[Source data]
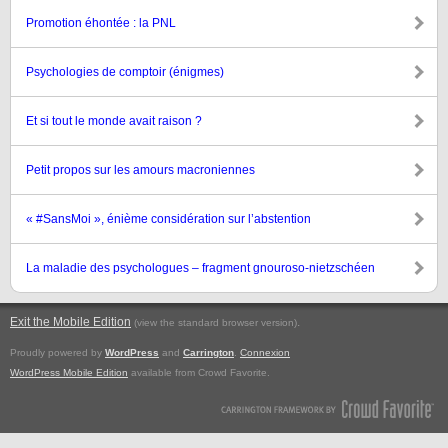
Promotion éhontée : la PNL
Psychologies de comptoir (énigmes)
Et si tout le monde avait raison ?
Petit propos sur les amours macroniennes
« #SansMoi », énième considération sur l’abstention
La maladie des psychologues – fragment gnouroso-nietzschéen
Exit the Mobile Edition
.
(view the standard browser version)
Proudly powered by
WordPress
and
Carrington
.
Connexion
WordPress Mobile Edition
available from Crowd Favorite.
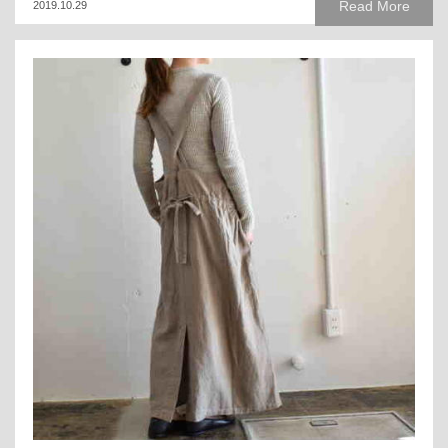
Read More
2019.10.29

==

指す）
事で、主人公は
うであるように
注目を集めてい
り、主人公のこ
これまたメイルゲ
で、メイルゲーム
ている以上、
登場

--

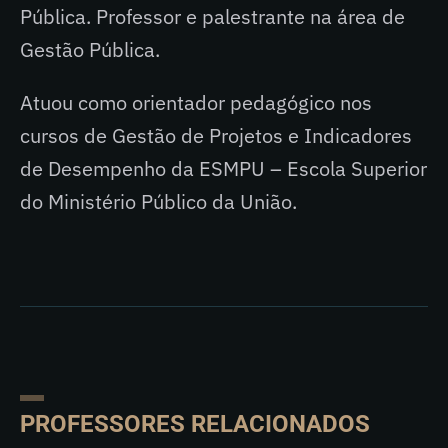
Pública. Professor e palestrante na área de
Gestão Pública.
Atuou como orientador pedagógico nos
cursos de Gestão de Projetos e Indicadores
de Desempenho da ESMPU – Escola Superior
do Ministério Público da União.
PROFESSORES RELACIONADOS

» **Task prompt**
What is needed is an exact copy of the lines above, from the one containing "Pública. Professor e palestrante na área de" through the one containing "PROFESSORES RELACIONADOS", with nothing added.

» **Result for this task**
Pública. Professor e palestrante na área de
Gestão Pública.
Atuou como orientador pedagógico nos
cursos de Gestão de Projetos e Indicadores
de Desempenho da ESMPU – Escola Superior
do Ministério Público da União.
PROFESSORES RELACIONADOS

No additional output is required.